Indicateurs de qualité / santé des sols

Même si les concepts de qualité et de santé des sols demeurent des sujets de débat au sein de la communauté scientifique, ils peuvent tous les deux être associés à une vision fonctionnelle des sols. La qualité des sols s’intéresse à la capacité des sols à exercer des fonctions et la santé du sol aux fonctions exercées par les sols à un instant T en lien avec des usages et des pratiques.
 


La santé inclurait alors une vision plus dynamique et évolutive des sols, alors que la qualité traduirait plus le potentiel inhérent aux sols dans un contexte pédoclimatique donné. Pour qualifier ces approches fonctionnelles, il convient d’utiliser des indicateurs de la qualité et de la santé des sols associés à des référentiels et des valeurs guides, et basés sur des caractéristiques bio-physico-chimiques des sols permettant alors de juger de cette qualité/santé. C’est un des objectifs de la directive sur la surveillance des sols et de différents projets de recherche (exemple du projet Benchmark), et d’études en cours.

 

Indicateurs de fonction des sols

L’évaluation des politiques publiques s’intéressant directement ou non aux sols devrait s’appuyer sur des indicateurs décrivant les sols, leur état et leur fonctionnement.

À titre d’exemple, si la loi Climat & résilience introduit bien le concept des fonctions des sols, son déploiement à l’échelle des documents d’urbanisme se fait selon une approche binaire (cf. décret n° 2022-763 relatif à la nomenclature de l’artificialisation des sols) classant les occupations et usages du sol en "sols artificialisés" ou "sols non artificialisés", réduisant de fait l’approche fonctionnelle à un indicateur surfacique. Cette même loi ouvre cependant la perspective d’une approche basée sur des indicateurs de fonction des sols à l’échelle des projets d’aménagement mais sans fixer de méthode. 

C’est par exemple le cas du décret n° 2022-1312 du 13 octobre 2022 relatif à l’autorisation d’exploitation commerciale pour les projets qui engendrent une artificialisation des sols. Le décret introduit des dérogations, une autorisation d’exploitation commerciale pouvant être délivrée si le pétitionnaire prévoit par exemple une "compensation par la transformation d’un sol artificialisé en sol non artificialisé afin de restaurer de manière équivalente ou d’améliorer les fonctions écologiques et agronomiques altérées par le projet".
 

Ce décret n’étant pas associé à des textes d’application, différentes questions se posent alors : 

Comment juger l’artificialisation du sol au regard de l’approche par fonctions ? 

Comment juger la compensation nécessaire ? 

Quels indicateurs d’application, quel sol de référence pour fixer les objectifs de restauration ?

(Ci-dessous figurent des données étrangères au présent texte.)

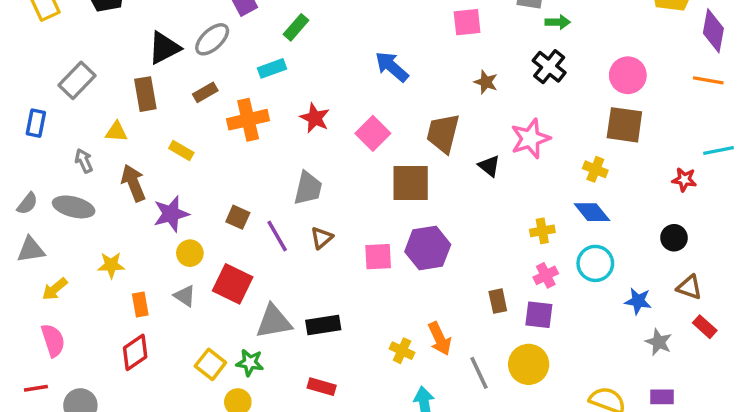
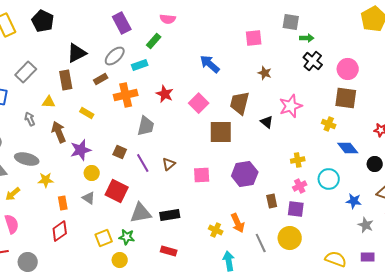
gray ellipse: (212, 39) -> (115, 56), moved
black cross: (549, 67) -> (313, 61), moved
gray trapezoid: (308, 188) -> (146, 126), moved
gray ellipse: (74, 207) -> (27, 159), moved
blue diamond: (592, 212) -> (348, 148), moved
purple hexagon: (428, 248) -> (245, 174), moved
yellow square: (210, 364) -> (104, 238), turned 30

La loi Climat & résilience est donc bien un levier aidant à la prise en compte des sols, mais il est nécessaire de proposer des solutions pratiques et un accompagnement (sensibilisation, pédagogie, formation) pour se projeter vers une approche ambitieuse, réellement qualitative, pour que la trajectoire pour atteindre le changement de paradigme visé soit compréhensible et possible. Aujourd’hui, cela passe par de l’expérimentation et de l’innovation de la part des différents acteurs (recherche, collectivités, secteur économique). 

Plusieurs projets ont ainsi permis d’apporter des méthodes opérationnelles de prise en compte des sols à différentes échelles de l’aménagement : le projet Muse à l’échelle de la planification ou le projet Destisol à l’échelle de l’aménagement opérationnel.

L’ADEME a lancé l’appel à manifestation d’intérêt "Objectif ZAN" à destination des collectivités pour accompagner l’innovation territoriale et en faire profiter la communauté des acteurs de l’aménagement via des retours d’expérience et en impulsant une dynamique territoriale autour de trajectoires ZAN inscrites dans la durée. De la même façon, le secteur économique innove en la matière, certains bureaux d’études proposant de l’expertise sur la fonctionnalité des sols.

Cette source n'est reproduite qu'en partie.